Ecohydrologic modeling in deciduous boreal forest: Model evaluation for
application in non-stationary climates
Abstract
Soil moisture is an important driver of growth in boreal Alaska, but
estimating soil hydraulic parameters can be challenging in this
data-sparse region. To better identify soil hydraulic parameters and
quantify energy and water balance and soil moisture dynamics, we applied
the physically-based, one-dimensional ecohydrologic Simultaneous Heat
and Water (SHAW) model, loosely coupled with the Geophysical Institute
of Permafrost Laboratory (GIPL) model, to an upland deciduous forest
stand in interior Alaska over a 13-year period. Using a Generalized
Likelihood Uncertainty Estimation (GLUE) parameterization, SHAW
reproduced interannual and vertical spatial variability of soil moisture
during a five-year validation period quite well, with root mean squared
error (RMSE) of volumetric water content at 0.5 m as low as 0.020. Many
parameter sets reproduced reasonable soil moisture dynamics, suggesting
considerable equifinality. Model performance generally declined in the
eight-year validation period, indicating some overfitting and
demonstrating the importance of interannual variability in model
evaluation. We compared the performance of parameter sets selected based
on traditional performance measures (RMSE) that minimize error in soil
moisture simulation, with those that were designed to minimize the
dependence of model performance on interannual climate variability.
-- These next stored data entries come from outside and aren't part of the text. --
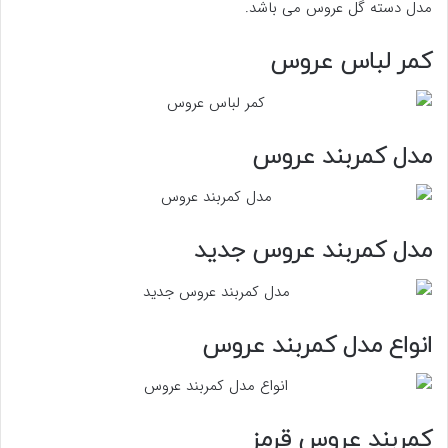
مدل دسته گل عروس می باشد.
کمر لباس عروس
مدل کمربند عروس
مدل کمربند عروس جدید
انواع مدل کمربند عروس
کمربند عروس قرمز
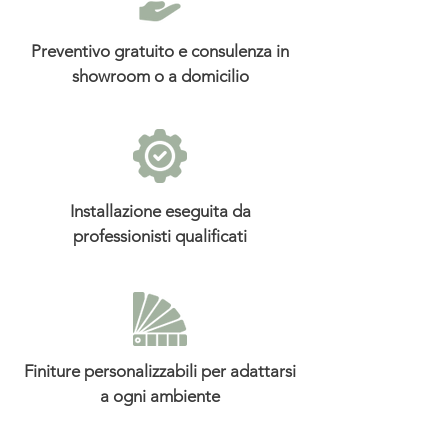
Preventivo gratuito e consulenza in
showroom o a domicilio
Installazione eseguita da
professionisti qualificati
Finiture personalizzabili per adattarsi
a ogni ambiente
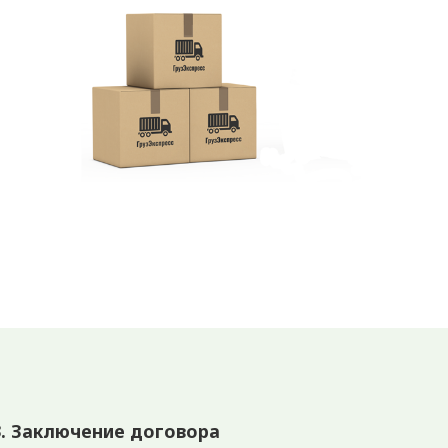
3. Заключение договора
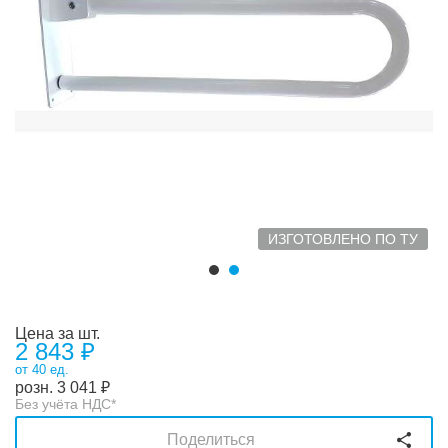
ИЗГОТОВЛЕНО ПО ТУ
Цена за шт.
2 843 ₽
от 40 ед.
розн.
3 041
₽
Без учёта НДС*
Поделиться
The
latter case moderately decreases traditional model performance but is
likely more suitable for climate change applications, for which it is
important that model error is independent from climate variability.
These findings illustrate (1) that the SHAW model, coupled with GIPL,
can adequately simulate soil moisture dynamics in this boreal deciduous
region, (2) the importance of interannual variability in model
parameterization, and (3) a novel objective function for parameter
selection to improve applicability in non-stationary climates.